Am nächsten Tag geht es zum  "Guinness Store House". Ein Teil des Komplexes wurde zu einer Art Museum umfunktioniert, das jährlich von zahlreichen Touristen besucht wird. Täglich gibt es mehrere Führungen durch die interaktive Erlebniswelt, die ein Guinness Tasting beinhalten und mit einem amüsanten Zapfkurs enden, der bei erfolgreichem Abschluss mit einem Zapf-Diplom belohnt wird ;) Nach einer ungewöhnlich warmen und sonnigen Woche, erreichte uns dann doch noch das typisch irisch, nasse Wetter, weshalb wir den restlichen Tag im berühmten "Temple Bar" Viertel ausklingen ließen.

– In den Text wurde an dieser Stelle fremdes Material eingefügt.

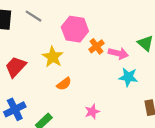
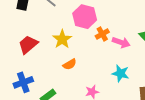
cyan star: (128, 77) -> (120, 73), moved

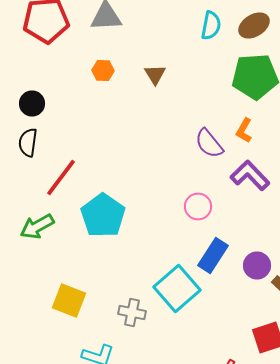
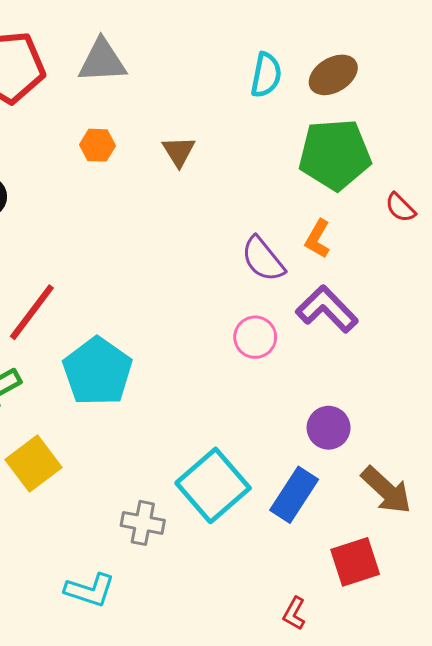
pink circle: (198, 206) -> (255, 337), moved
blue rectangle: (213, 256) -> (294, 495), moved
purple circle: (257, 266) -> (329, 428), moved
yellow square: (69, 300) -> (34, 464), moved, turned 32

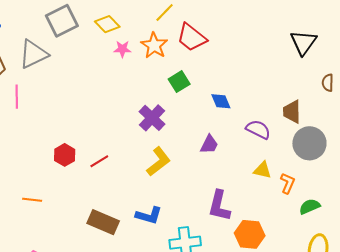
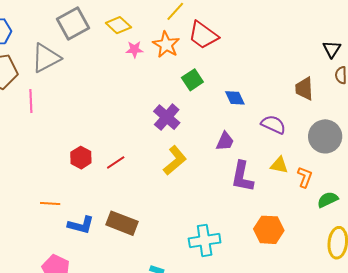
black triangle: (303, 42) -> (332, 49), moved, size x0.7
brown trapezoid: (292, 112) -> (304, 89), moved
purple L-shape: (219, 206) -> (242, 177), moved
blue L-shape: (149, 215) -> (81, 225), moved

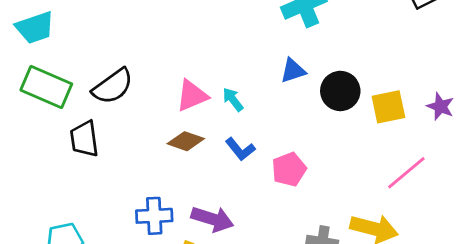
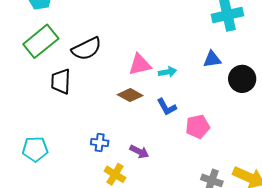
green rectangle: (46, 87) -> (41, 41), turned -72
cyan arrow: (233, 99) -> (167, 72), turned 108
blue cross: (154, 216) -> (100, 142), size x0.7
purple arrow: (212, 219) -> (139, 152), size x0.7

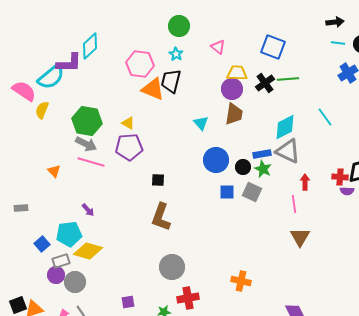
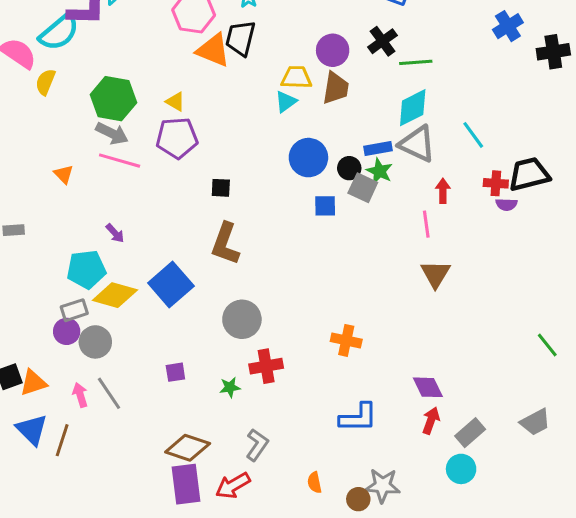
yellow trapezoid: (237, 73) -> (296, 77), moved
green line: (288, 79) -> (416, 62), moved
cyan line: (325, 117) -> (473, 135), moved
cyan triangle: (201, 123) -> (286, 102), turned 35
gray square: (252, 192) -> (363, 188), moved
blue square: (42, 244) -> (171, 285), moved, size x1.8

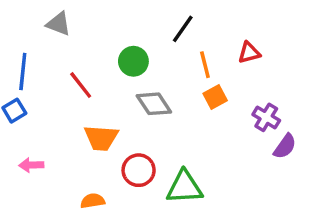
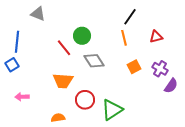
black line: (183, 29) -> (130, 17), moved
red triangle: (249, 53) -> (156, 37), moved
red line: (81, 85) -> (64, 48), moved
orange square: (215, 97) -> (134, 67), moved
green triangle: (185, 187) -> (112, 110), turned -30

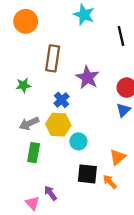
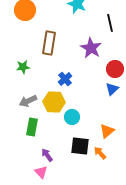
purple star: (87, 77) -> (91, 48), moved
blue cross: (62, 100) -> (65, 79), moved
purple arrow: (50, 193) -> (47, 155), moved
pink triangle: (32, 203) -> (41, 172), moved

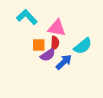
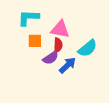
cyan L-shape: (27, 17) -> (28, 18), turned -45
orange square: (39, 45) -> (35, 41), moved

Am letzten Tag der Rundreise durch Irland, lohnt sich ein kleiner Abstecher nach Howth, bevor Du Dich zurück auf den Weg zum Flughafen machst. Howth ist ein gemütliches, verschlafenes Küstenstädtchen, mit einigen kleinen Restaurants, in denen frischer Fisch in den verschiedensten Variationen serviert wird. Das "Octopussy's" ist empfehlenswert, wenn auch die Portionen etwas kleiner und die Preise noch dazu teurer sind. Geschmeckt hat es trotzdem und war ein toller Abschluss einer schönen Rundreise durch Irland.